LA GRANDE HYPOCRISIE

Une fois de plus, il faut revenir sur le scandale de la désignation abusive et stigmatisante des personnes de nationalité française ou étrangère supposées appartenir à une ou des communautés dites « gens du voyage ». Les récents débats avec des journalistes montrent l’urgence à poursuivre la réflexion et à faire valoir les dangers d’une telle désignation. On rappellera tout d’abord que cette qualification abusive sinon erronée est, dans la majorité des cas, employée à l’occasion de comptes-rendus de faits de délinquance les plus divers, de trafics en tout genre mais aussi de grand banditisme, voire de meurtre etc. Le terme « gens du voyage » est fréquemment associé à une localisation géographique. On parle alors de « camps » de gens du voyage qui rappellent, de sinistre mémoire, les camps d’internement en France durant la deuxième guerre mondiale. Curieusement, comme le souligne à juste titre Marc Bordigoni, ce terme ne se décline pas au singulier. Le qualificatif « gens du voyage » tel que défini par les différentes lois et réglementations ne s’appliquerait donc qu’a des « communautés » ( quel gros mot !) Pour compléter ce tableau « abracadabrantesque » la désignation G.D.V. est maintenant associée au terme sédentaire. Il y aurait donc une ou des « communautés » de GVD, citoyens français doués d’ubiquité ; tout à la fois voyageurs (dont l’habitat traditionnel est constitué de résidences mobiles) et sédentaires. Pour corser le tout, on a récemment pu lire dans la presse locale qu’un gamin de 13 ans avait été arrêté par la police conduisant un véhicule volé. Il était supposé de nationalité croate de la communauté rom et membre d’une famille de gens du voyage.
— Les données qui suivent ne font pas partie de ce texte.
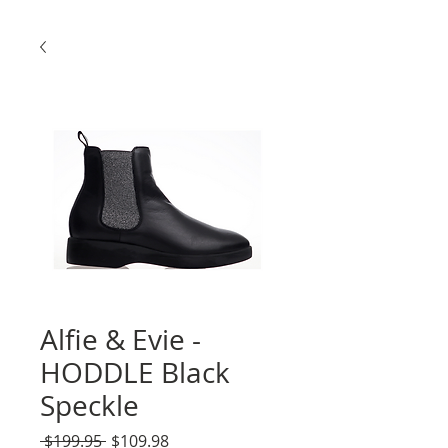
Alfie & Evie -
HODDLE Black
Speckle
Regular
Sale
 $199.95 
$109.98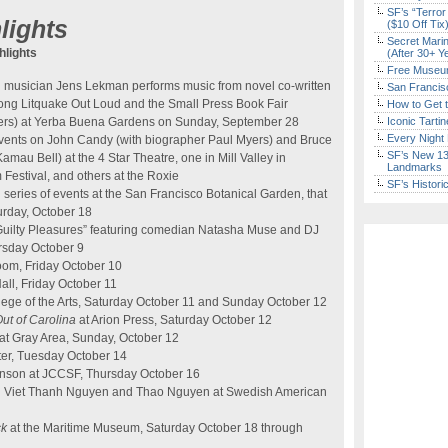
SF’s “Terror
lights
($10 Off Tix
Secret Marin
lights
(After 30+ Y
Free Museum
musician Jens Lekman performs music from novel co-written
San Francisc
long Litquake Out Loud and the Small Press Book Fair
How to Get 
ishers) at Yerba Buena Gardens on Sunday, September 28
Iconic Tart
Every Night 
events on John Candy (with biographer Paul Myers) and Bruce
SF’s New 13-
mau Bell) at the 4 Star Theatre, one in Mill Valley in
Landmarks
m Festival, and others at the Roxie
SF’s Histori
series of events at the San Francisco Botanical Garden, that
turday, October 18
 Guilty Pleasures” featuring comedian Natasha Muse and DJ
rsday October 9
room, Friday October 10
ll, Friday October 11
lege of the Arts, Saturday October 11 and Sunday October 12
Out of
Carolina
at Arion Press, Saturday October 12
at Gray Area, Sunday, October 12
ter, Tuesday October 14
inson at JCCSF, Thursday October 16
th Viet Thanh Nguyen and Thao Nguyen at Swedish American
ck
at the Maritime Museum, Saturday October 18 through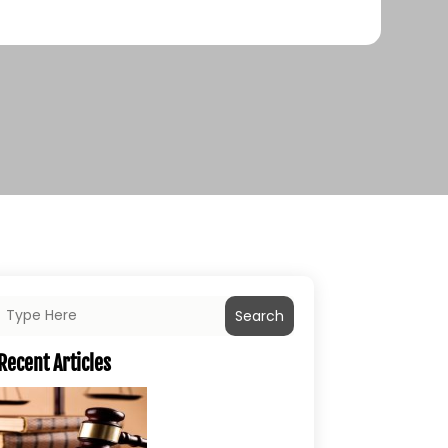
Search
Recent Articles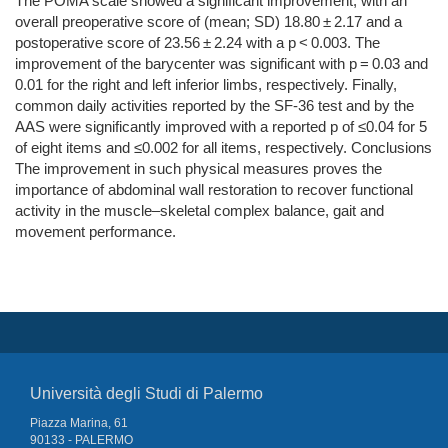
The POMA scale showed a significant improvement, with an
overall preoperative score of (mean; SD) 18.80 ± 2.17 and a
postoperative score of 23.56 ± 2.24 with a p < 0.003. The
improvement of the barycenter was significant with p = 0.03 and
0.01 for the right and left inferior limbs, respectively. Finally,
common daily activities reported by the SF-36 test and by the
AAS were significantly improved with a reported p of ≤0.04 for 5
of eight items and ≤0.002 for all items, respectively. Conclusions
The improvement in such physical measures proves the
importance of abdominal wall restoration to recover functional
activity in the muscle–skeletal complex balance, gait and
movement performance.
Università degli Studi di Palermo
Piazza Marina, 61
90133 - PALERMO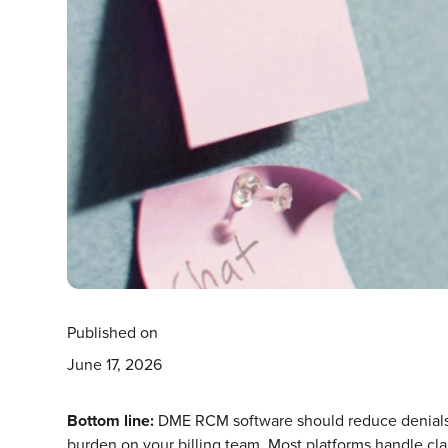
Published on
June 17, 2026
Bottom line:
DME RCM software should reduce denials, 
burden on your billing team. Most platforms handle cl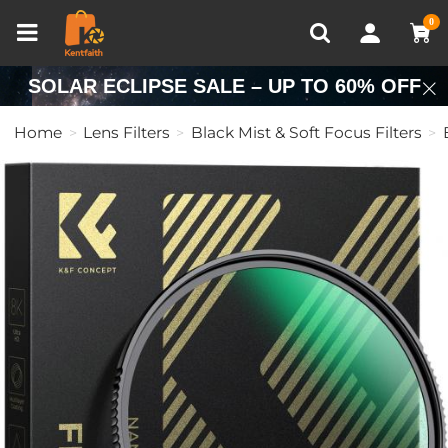
Compare (0)
Recently Viewed
0
SOLAR ECLIPSE SALE – UP TO 60% OFF
Home
Lens Filters
Black Mist & Soft Focus Filters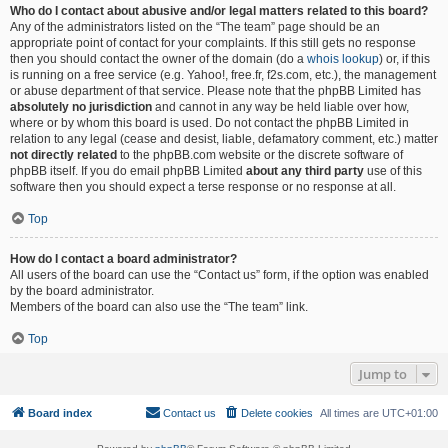
Who do I contact about abusive and/or legal matters related to this board?
Any of the administrators listed on the “The team” page should be an
appropriate point of contact for your complaints. If this still gets no response
then you should contact the owner of the domain (do a
whois lookup
) or, if this
is running on a free service (e.g. Yahoo!, free.fr, f2s.com, etc.), the management
or abuse department of that service. Please note that the phpBB Limited has
absolutely no jurisdiction
and cannot in any way be held liable over how,
where or by whom this board is used. Do not contact the phpBB Limited in
relation to any legal (cease and desist, liable, defamatory comment, etc.) matter
not directly related
to the phpBB.com website or the discrete software of
phpBB itself. If you do email phpBB Limited
about any third party
use of this
software then you should expect a terse response or no response at all.
Top
How do I contact a board administrator?
All users of the board can use the “Contact us” form, if the option was enabled
by the board administrator.
Members of the board can also use the “The team” link.
Top
Jump to
Board index
Contact us
Delete cookies
All times are
UTC+01:00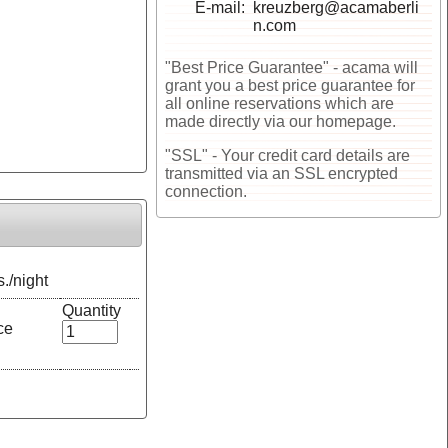
E-mail
kreuzberg@acamaberli
n.com
"Best Price Guarantee" - acama will
grant you a best price guarantee for
all online reservations which are
made directly via our homepage.
"SSL" - Your credit card details are
transmitted via an SSL encrypted
connection.
s./night
Quantity
ce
On pourrait ainsi multiplier les exemples de dénominations erronées où la maladresse, l’ignorance, et trop souvent la volonté manifeste de discrimination, se côtoient pour stigmatiser et rejeter une partie de nos concitoyens. A contrario, lorsqu’il s’agit de mettre en lumière leurs qualités artistiques et leurs modes d’expression culturelle, d’autres qualificatifs sont alors utilisés plus proches de leur histoire collective. On parle avec admiration et parfois même envie, de musiques tsiganes, de danses gitanes, de poèmes roms ou de jazz manouche. Il ne nous viendrait cependant pas à l’idée de traiter Django Rheinart, Tony Gatliff ou les Gypsy Kings de gens du voyage et pourtant !!!!

Il y a donc bien deux poids et deux mesures vis-à-vis de cette communauté dont on gomme arbitrairement la grande diversité en les désignant d’un terme en apparence neutre mais qui les met de fait à l’écart de la société d’accueil en les classant d’asociaux dangereux, et finalement inassimilables.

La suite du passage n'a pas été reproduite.